III. J'emmerde David Bowie.
Spleen
Durant ces deux années, durant cette éternité, quand son mal de vivre s’en allait, alors, je la retrouvais un peu. Le temps de quelques heures, de quelques jours. Une odeur de savon de Marseille me réveillait le matin et indiquait qu’il était parti. Ma mère, redevenue sobre, nettoyait l’alcool qui avait coulé sur le sol, se lavait le corps, ouvrait les volets de la parfaite villa, jetait sa réserve d’alcool et le cimetière de cigarettes échouées sur les meubles, faisait mijoter un plat sur le feu et accompagnait, de sa voix dont l’accent néerlandais rythmait les phrases, Pink Floyd qui chantait à tue-tête à la radio.

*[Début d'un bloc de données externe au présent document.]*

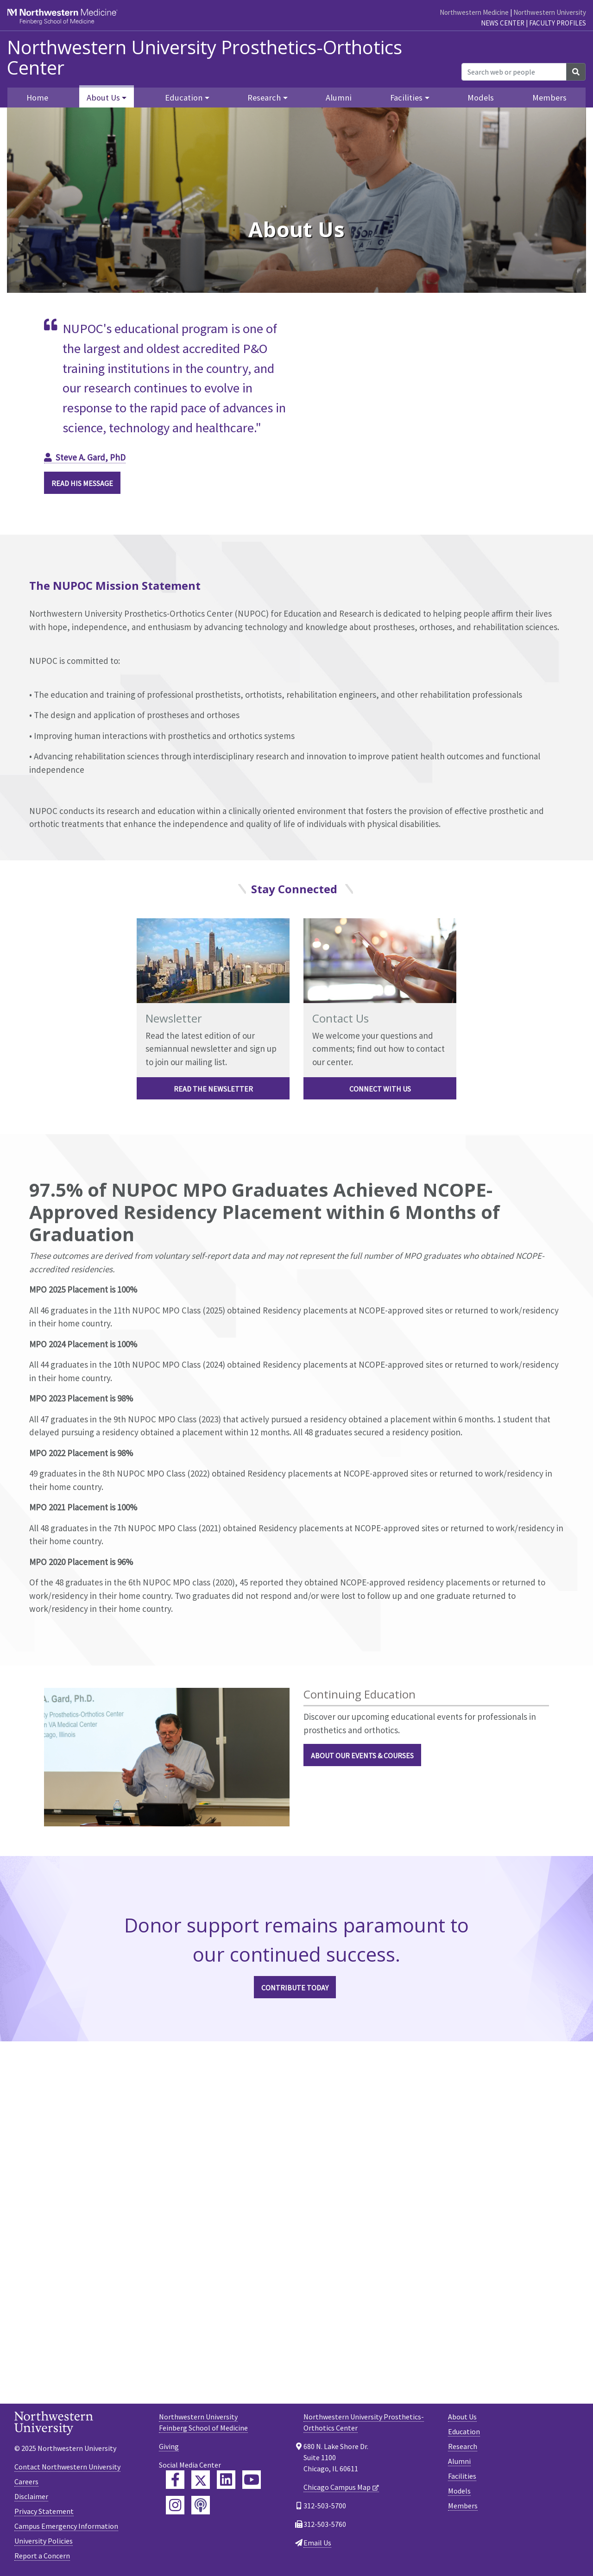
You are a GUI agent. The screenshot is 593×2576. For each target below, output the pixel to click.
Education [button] (183, 97)
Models (480, 97)
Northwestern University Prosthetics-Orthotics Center (204, 57)
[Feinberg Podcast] (200, 2505)
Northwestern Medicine (474, 12)
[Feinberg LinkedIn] (226, 2479)
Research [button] (264, 97)
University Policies (43, 2540)
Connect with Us (380, 1088)
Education (464, 2431)
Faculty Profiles (557, 23)
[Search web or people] (514, 72)
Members (549, 97)
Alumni (339, 97)
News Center (502, 23)
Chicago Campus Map (337, 2487)
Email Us (317, 2542)
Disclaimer (31, 2496)
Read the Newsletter (213, 1088)
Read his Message (82, 483)
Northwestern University (549, 12)
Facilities (462, 2476)
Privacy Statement (44, 2511)
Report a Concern (42, 2555)
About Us (462, 2416)
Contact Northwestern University (67, 2466)
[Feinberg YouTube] (251, 2479)
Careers (26, 2481)
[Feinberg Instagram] (175, 2505)
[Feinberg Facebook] (175, 2479)
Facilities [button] (406, 97)
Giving (169, 2446)
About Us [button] (103, 97)
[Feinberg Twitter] (200, 2479)
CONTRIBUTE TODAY (294, 1987)
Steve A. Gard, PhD (91, 457)
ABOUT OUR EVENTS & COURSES (362, 1755)
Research (462, 2446)
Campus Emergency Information (66, 2526)
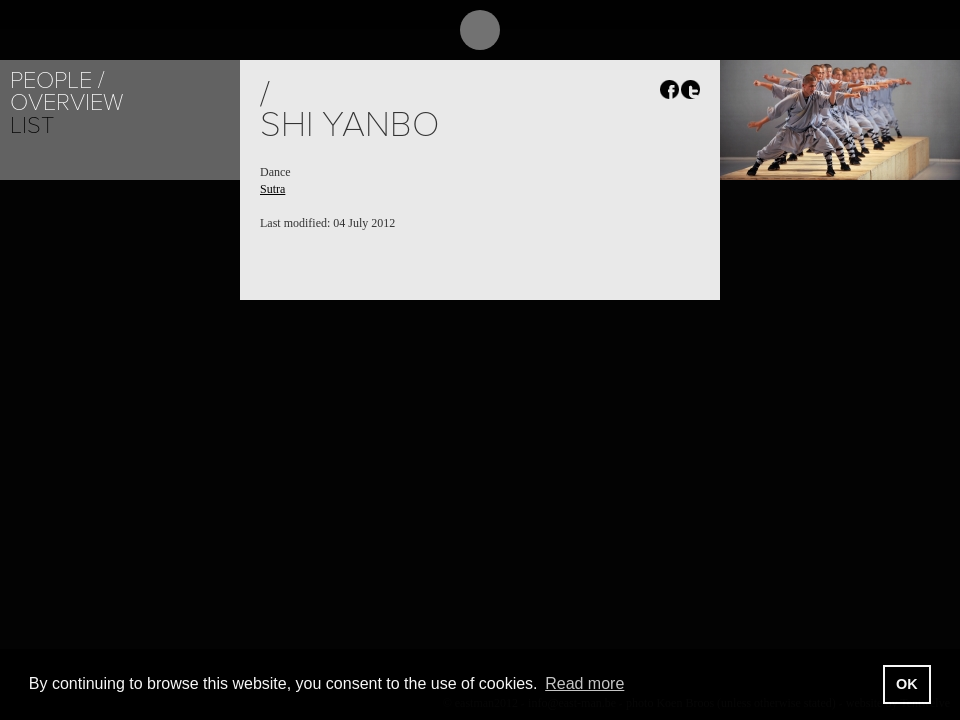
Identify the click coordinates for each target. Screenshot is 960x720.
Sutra (272, 189)
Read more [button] (584, 683)
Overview (66, 102)
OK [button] (907, 684)
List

Quand il s’en allait, alors, plus rien qui avait eu un jour de l’importance, n’en avait plus. Peu importe les bouteilles qui avaient été bues, je les oubliais en une fraction de seconde. D’ailleurs, elles n’avaient jamais existé, il n’en restait aucune trace, seul le visage encore bouffi de ma mère pouvait les trahir. Quand il s’en allait, je la retrouvais, saine d’esprit, drôle, intelligente, agréable, dévouée, ambitieuse et, systématiquement amoureuse. L’amour seulement pouvait la sortir de sa tentation du verre, l’amour d’un homme, non pas le mien. Jamais le mien.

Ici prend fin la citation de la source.